While not all Minnesota probate litigation can be prevented, there are some things that an executor, often called a personal representative, can do to reduce the possibility of a lawsuit being filed in connection with an estate.
The first thing that an executor needs to remember is that she at all times is acting as a fiduciary for the estate. Effectively, this means two things. One, the executor does not represent herself, but instead represents the needs and interests of those who stand to benefit financially from an estate, including heirs who are expecting inheritances and creditors wanting their bills paid. Two, an executor’s mismanagement of an estate could mean that she gets sued and will be forced to make up for any losses with money out of her own pocket.
The way an executor does these two things is by observing the terms of the will, if there is one, and the orders of the court overseeing the estate. These important responsibilities are one reason why many executors, as one of their first decisions, choose to hire an estate administration attorney for legal assistance.

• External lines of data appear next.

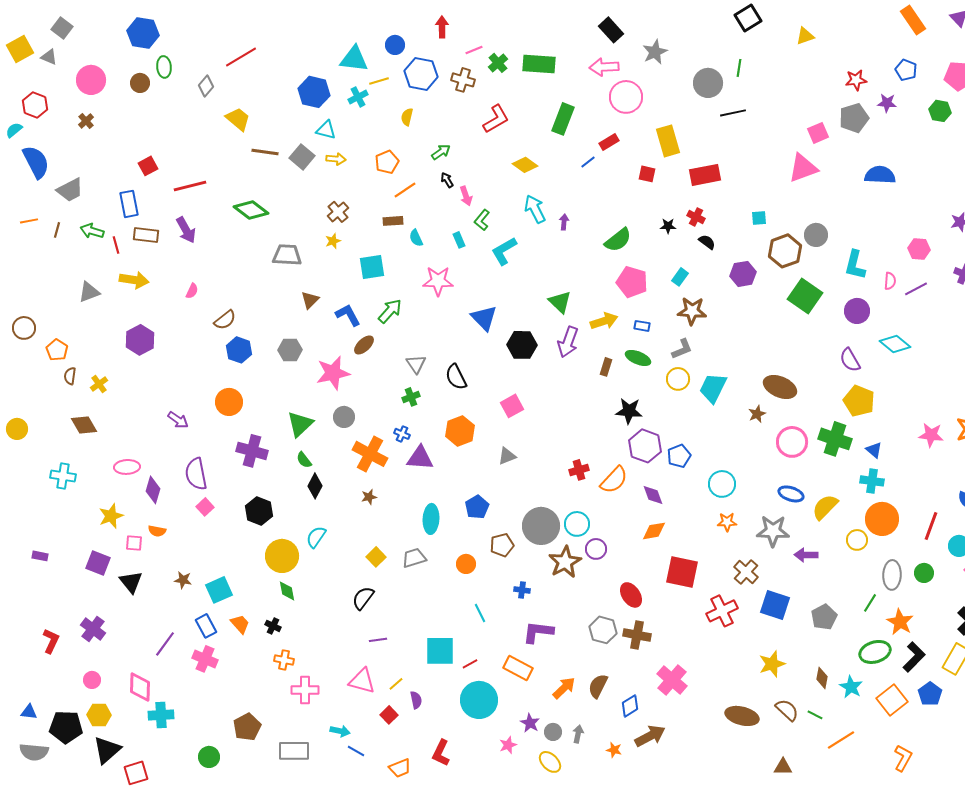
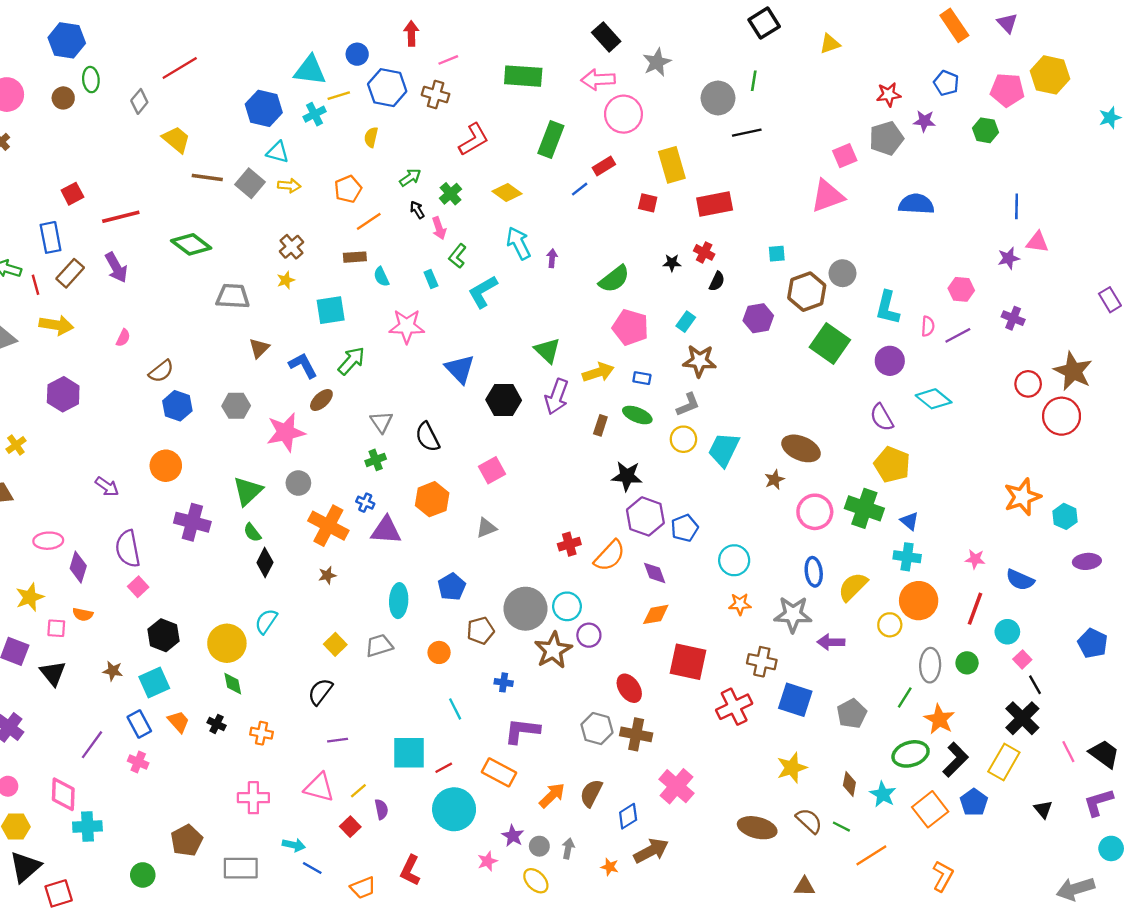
green cross: (498, 63) -> (451, 194), moved
brown rectangle: (146, 235) -> (70, 273), turned -55
black semicircle: (707, 242) -> (717, 281), turned 78
pink star: (931, 435) -> (975, 559), moved, size x0.7
blue ellipse: (791, 494) -> (814, 572), turned 65
black hexagon: (259, 511) -> (164, 635), moved
brown cross: (746, 572) -> (762, 662), turned -30
pink cross: (205, 659) -> (138, 762), size x0.7
orange cross: (284, 660) -> (261, 733), moved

Other than assembling the right team, an executor in Minnesota should remember to maintain good communication with the heirs and creditors of the estate and to quickly get the information necessary to secure all property of the estate. An executor must observe the deadlines and requirements for those reports mandated by the probate court or state law. Moreover, any important decision or significant action on an estate should be communicated to interested parties.
With respect to securing property, an executor needs to quickly find out what assets a person owned when he or she died and go about collecting or establishing control of them. Some of this may be as straightforward as changing the name on a bank account to that of the estate. Other times, securing property can be tricky, such as in the case of a family member using a car of a relative who recently died.
Anyone who is an executor of an estate should understand the substantial responsibilities that they have, as well as their potential personal liability for mistakes in connection with distributing the estate’s assets.